An excerpt from The Legend of the Willow Patterned Plate (1926), newly restored by the BFI National Archive, screened at The Beijing International Film Festival’s opening night gala yesterday with Carol Morley’s The Falling, supported by the BFI, also screening In Competition on April 18th.
With a UK-China Co-Production Treaty firmly in place, BFI CEO Amanda Nevill will be attending the festival and joining the panel at the Sino-Foreign Film Co-Production Forum on April 17th, a major part of the festival organised by the China Film Co-Production Corporation.
Amanda Nevill, BFI CEO said: “It is really important for the UK to be at the Beijing International Film Festival.
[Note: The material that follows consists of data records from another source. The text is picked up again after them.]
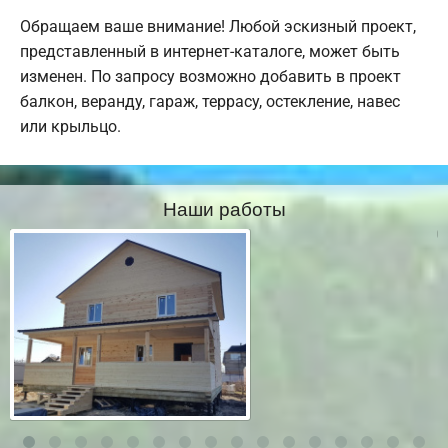
Обращаем ваше внимание! Любой эскизный проект,
представленный в интернет-каталоге, может быть
изменен. По запросу возможно добавить в проект
балкон, веранду, гараж, террасу, остекление, навес
или крыльцо.
Наши работы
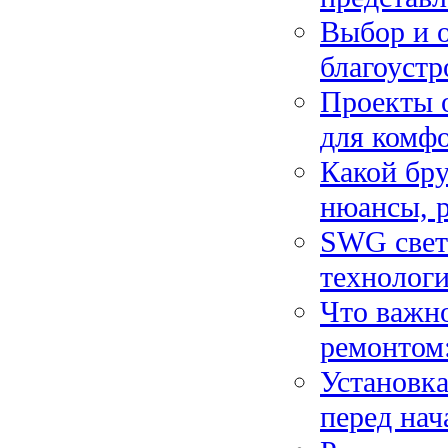
Выбор и 
благоустр
Проекты 
для комф
Какой бру
нюансы, 
SWG свет
технолог
Что важно
ремонтом:
Установка
перед нач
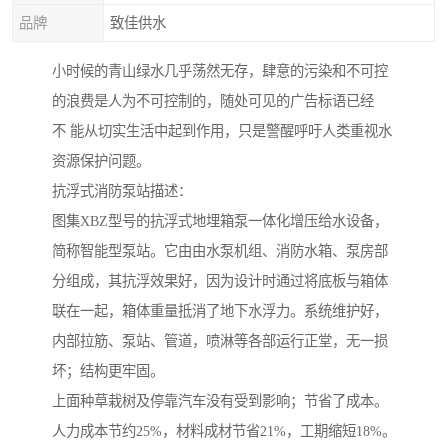
品牌
致佳供水
小时候的青山绿水几乎荡然无存，肆意的污染和不可控
的浪费是人为不可控制的，随处可见的广告标语已经
不 能从切实生活中起到作用，只是警醒呼吁人类重视水
资源保护问题。
抗浮式消防泵站描述：
图集XBZ型号的抗浮式地埋箱泵一体化增压给水设备，
简称智能型泵站。它由由水泵机组、消防水箱、泵房部
分组成，其抗浮效果好，因为设计时通过将底板与箱体
联在一起，箱体重量抵消了地下水浮力。系统维护好，
内部拉筋、泵站、管道，喷淋等各部运行正堂，无一损
坏；结构更牢固。
上面种草栽树及停靠汽车没有受到影响；节省了成本。
人力成本节约25%，材料成材节省21%，工期缩短18%。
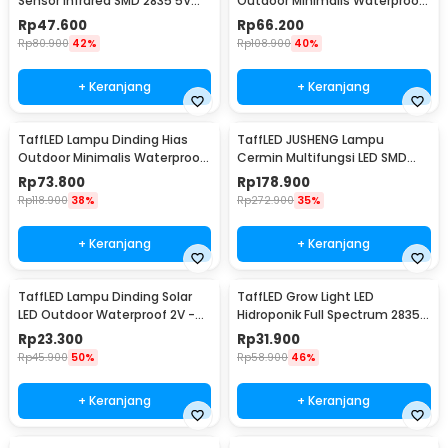
Sensor Infrared SMD 2835 5V
Outdoor Minimalis Waterproof
50cm - D2835
Warm White 6W - NR-10
Rp
47.600
Rp
66.200
Rp
80.900
42%
Rp
108.900
40%
+ Keranjang
+ Keranjang
TaffLED Lampu Dinding Hias
TaffLED JUSHENG Lampu
Outdoor Minimalis Waterproof
Cermin Multifungsi LED SMD
Warm White 12W - NR-10
2835 Cool White 14W 62cm -
Rp
73.800
Rp
178.900
5960
Rp
118.900
38%
Rp
272.900
35%
+ Keranjang
+ Keranjang
TaffLED Lampu Dinding Solar
TaffLED Grow Light LED
LED Outdoor Waterproof 2V -
Hidroponik Full Spectrum 2835
OO10
SMD 220V 50W - RO22
Rp
23.300
Rp
31.900
Rp
45.900
50%
Rp
58.900
46%
+ Keranjang
+ Keranjang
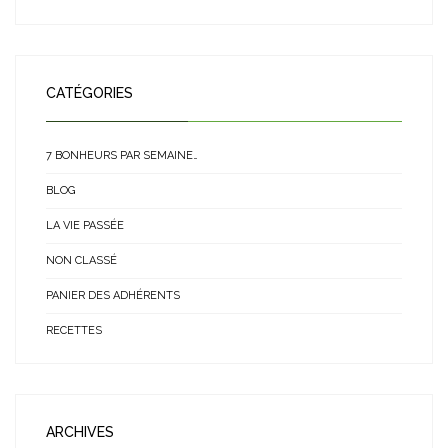
CATÉGORIES
7 BONHEURS PAR SEMAINE…
BLOG
LA VIE PASSÉE
NON CLASSÉ
PANIER DES ADHÉRENTS
RECETTES
ARCHIVES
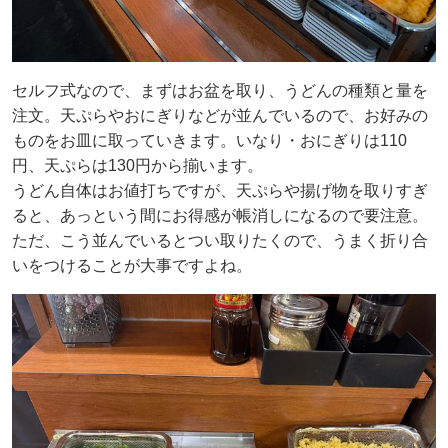
セルフ式なので、まずはお盆を取り、うどんの種類と量を
注文。天ぷらやおにぎりなどが並んでいるので、お好みの
ものをお皿に取っていきます。いなり・おにぎりは110
円、天ぷらは130円から揃います。
うどん自体はお値打ちですが、天ぷらや揚げ物を取りすぎ
ると、あっという間にお得感が帳消しになるので要注意。
ただ、こう並んでいるとつい取りたくので、うまく折り合
いをつけることが大事ですよね。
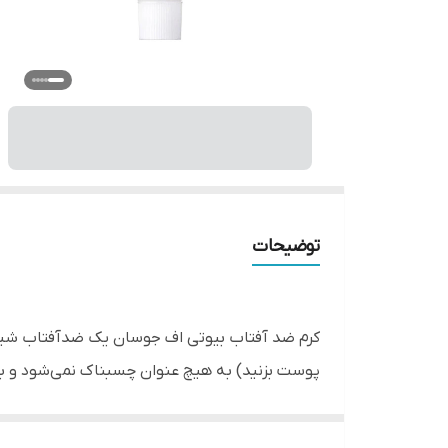
توضیحات
کرم ضد آفتاب بیوتی اف جوسان یک ضدآفتاب شیمیا
پوست بزنید) به هیچ عنوان چسبناک نمی‌شود و به 
محافظت می‌‌کند.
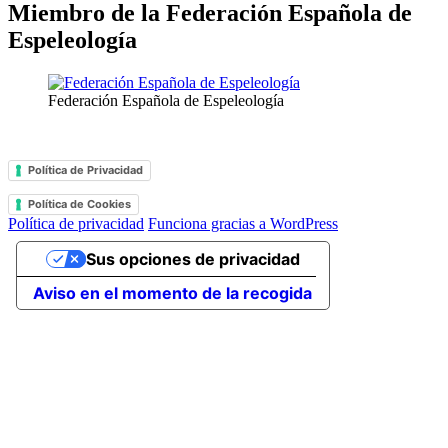
Miembro de la Federación Española de
Espeleología
Federación Española de Espeleología
Política de Privacidad
Política de Cookies
Política de privacidad
Funciona gracias a WordPress
Sus opciones de privacidad
Aviso en el momento de la recogida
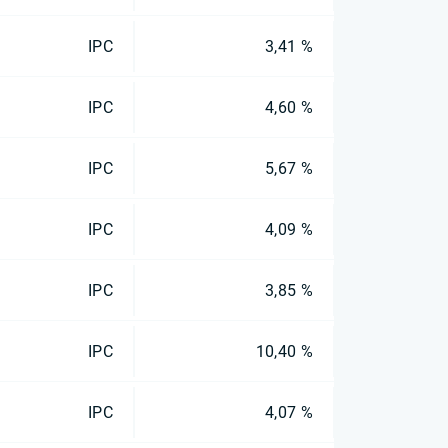
IPC
3,41 %
IPC
4,60 %
IPC
5,67 %
IPC
4,09 %
IPC
3,85 %
IPC
10,40 %
IPC
4,07 %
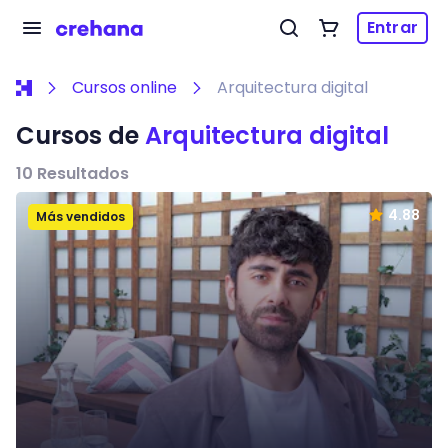
Entrar
Cursos online
Arquitectura digital
Cursos de
Arquitectura digital
10
Resultados
4.88
Más vendidos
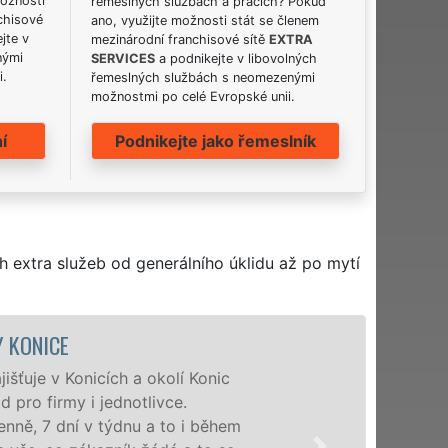
možnosti
řemeslných službách a pracích? Pokud
chisové
ano, využijte možnosti stát se členem
jte v
mezinárodní franchisové sítě
EXTRA
nými
SERVICES
a podnikejte v libovolných
i.
řemeslných službách s neomezenými
možnostmi po celé Evropské unii.
í
Podnikejte jako řemeslník
h extra služeb od generálního úklidu až po mytí
ÚKLIDOVÁ SLUŽBA A ČINNOST
Naše společnost EXTRA UKLÍZENÍ po
profesionální úklidové služby NON-
nabízíme pro všechny obchodní společ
Presenting this restored film from the BFI National Archive featuring Chinese history and culture and the hugely talented Carol Morley’s brilliant and compelling new film The Falling deepens the burgeoning relationship and cultural exchange between the UK and Chinese film industries. How symbolic to be presenting such an early example of a UK-China film collaboration The Legend of the Willow Patterned Plate and at the same time starting our journey towards making many more together.”
An extract of the restored The Legend of The Willow Patterned Plate premiered with a live orchestral accompaniment at the festival’s opening night gala yesterday, 89 years after its original premier in Shanghai at The Carlton Theatre on April 8th 1926. The film was thought to be lost until it was discovered by BFI curators researching the China on Film collection launched on BFI Player last year.
It tells the tragic story of the elopement of a mandarin’s daughter with her father’s secretary, and how the vengeance of a disappointed suitor overtakes and destroys the two lovers. The film’s story was widely publicised as an authentic adaptation of a traditional Chinese legend. However, that ‘legend’ seems not to be Chinese at all, but in fact a concoction of 18th century English potters – conjured up to help market their new ‘willow pattern’ decorated china, manufactured in the style of traditional Chinese porcelain.
Shot in a Shanghai studio, with exterior scenes filmed in Hangzhou, the film was financed and produced by British American Tobacco and is significant as the first film with an all-Chinese cast to be distributed internationally. The film was a hit with British audiences and its London premiere on February 27th 1927 was attended by Queen Mary, who was captured on film leaving the theatre afterwards.
Amanda Nevill presented The Legend of the Willow Patterned Plate and the recent BFI National Archive restoration of Modern China, depicting life in Beijing in 1908, as a gift to the Beijing International Film Festival on behalf of the BFI.
The Falling is written and directed by Carol Morley (Dreams of a Life) and premiered at the 2014 BFI London Film Festival to critical acclaim. Set in 1969 at a strict English girls’ school it follows best friends charismatic Abbie and intense and troubled Lydia. After a tragedy occurs at the school, a mysterious fainting epidemic breaks out threatening the stability of all involved. The authorities claim that there is nothing seriously wrong, but Lydia refuses to accept this, and in seeking the truth, discovers a long buried secret.
BFI activity and involvement in the festival is part of a journey of cultural and industrial exchange between the BFI and China. At the GREAT Festival of Creativity, Shanghai last month the BFI presented of one of the earliest films of China to survive anywhere in the world from the BFI National Archive Nankin Road, Shanghai (1901). The BFI presented a year-long programme of activity with China: Electric Shadows in the UK in 2014, including a series of rare early films entitled ‘Shanghai on Film: 1900-1946’ exploring life and landscape in Shanghai during the first half of the 20th century. The BFI has also hosted two film industry trade delegations to China in the last year and screened hugely successful presentations of the BFI’s restorations of Alfred Hitchcock’ early silent films across China in 2013.